We reported in our last newsletter that, despite record price rises throughout the UK regions, prices in London were barely moving. However, there are signs that things are now beginning to look up for the London market.
The Halifax’s latest House Price Index shows an increase in the rate of annual price growth for London, moving from 2.1% in April to 3.1% in May. There figures are borne out by estate agents who are reporting that the high demand for property in the capital is resulting in more and more sellers holding out for their asking price. They are aware that buyers, anxious to secure a deal before prices rise still further, are increasingly willing to meet that price.
Unlike earlier in the year, agents are also reporting that supply is now beginning to meet demand and transaction rates are up. Agents Chestertons saw a 9% growth in sales in May compared to April and they predict that the London market will remain buoyant for the rest of the summer. The gradual tapering of stamp duty relief doesn’t appear to be having a dampening effect on demand just yet.
Meanwhile, research undertaken recently by the property developers Barratt London is showing that the appeal of living in London is returning, now that people’s lives are getting back to normal. According to their survey, 85% of people currently living in London said they would move within the capital rather than move out.
This compares with only 39% when the same survey was carried out last July. It seems that Londoners are appreciating once again the myriad social, cultural and leisure attractions that the city offers. The under 34 age group were the most likely to be considering a move and would be attracted to parts of London offering the best opportunities to renew their social lives. Those in older age groups are more likely to be motivated by the “race for space” which is the main driving force behind house moves throughout the country.
This gradual return to favour of city life in general is also reflected in a recent Rightmove report that the number of enquiries about city centre housing was up on their portal by 35% in May. There was also a rise of 39% since the beginning of the year in people looking for flats, which adds weight to anecdotal evidence that as workers are gradually returning to offices, many are looking for small flats as a base for working two or three days a week in the city centre.
It seems that the Prime Central London market may well be a beneficiary of this trend.
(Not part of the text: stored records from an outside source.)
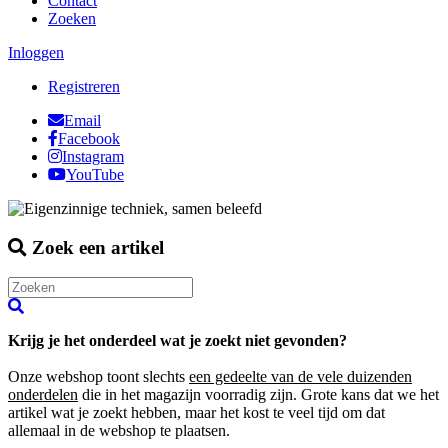
Contact
Zoeken
Inloggen
Registreren
Email
Facebook
Instagram
YouTube
Zoek een artikel
Krijg je het onderdeel wat je zoekt niet gevonden?
Onze webshop toont slechts
een gedeelte van de vele duizenden
onderdelen
die in het magazijn voorradig zijn. Grote kans dat we het
artikel wat je zoekt hebben, maar het kost te veel tijd om dat
allemaal in de webshop te plaatsen.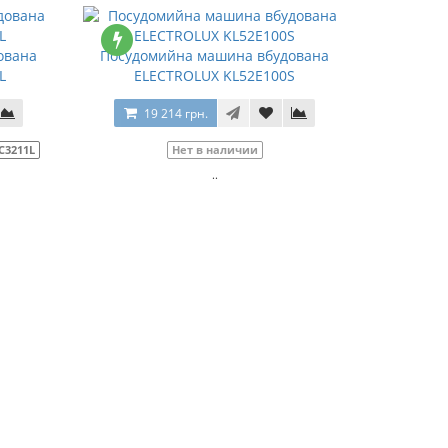
ована
Посудомийна машина вбудована
L
ELECTROLUX KL52E100S
19 214 грн.
C3211L
Нет в наличии
..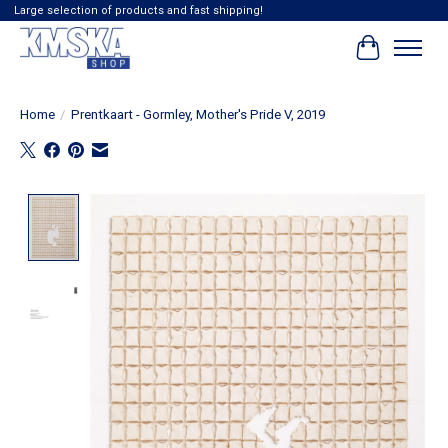
Large selection of products and fast shipping!
Winkelwag
Home
/
Prentkaart - Gormley, Mother's Pride V, 2019
Product image slideshow Items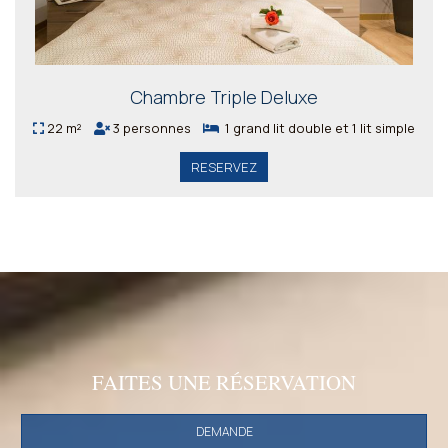
Chambre Triple Deluxe
22 m²
3 personnes
1 grand lit double et 1 lit simple
RESERVEZ
FAITES UNE RÉSERVATION
DEMANDE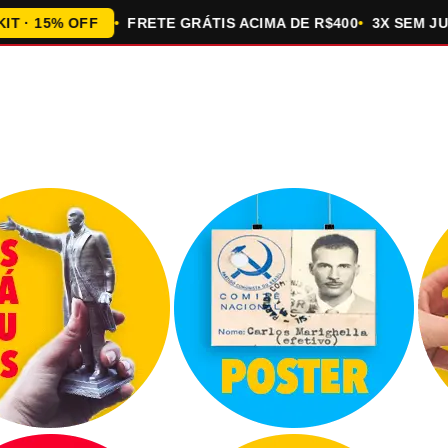
15% OFF
FRETE GRÁTIS ACIMA DE R$400
3X SEM JUROS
The City of London Corporation recently announced plans to transform empty office space into 1,500 flats. Recent analysis by Knight Frank suggests that the London W2 postcode is set to become a property hotspot in the next few years, as the area benefits from regeneration brought about by the arrival of Crossrail at Paddington. The area’s proximity to the northern edge of Hyde Park will make it increasingly popular as people continue to place greater value on access to green space post-pandemic.
The London Standard is also taking an optimistic view of the London property market. They report on a study by A-Plan Insurance that shows that nine out of ten of the top areas for house price growth in the last decade are in London. Top of the table comes Waltham Forest with a ten-year price rise of 127%, followed by Hackney with a rise of 105% and Barking and Dagenham at 96%. The improvement of transport links in east and south-east London played a large part in fuelling the price growth in these areas and the prediction is that Crossrail could have a similar effect on property prices in outer west London and Essex over the next decade.
There is also upbeat Commentary by Savills on the outlook for the London market. Referring to the cyclical nature of the property market, they make the point that, after a nearly twenty-year period of London prices growing at faster rates than elsewhere, the rest of the country is now simply playing catch up as prices in the capital slow. They are predicting that the annual house price growth in the capital will reach 5% by the end of the year, with potential for growth of over 20% in the next four years.
“The Halifax’s latest House Price Index shows an increase in the rate of annual price growth for London, moving from 2.1% in April to 3.1% in May”.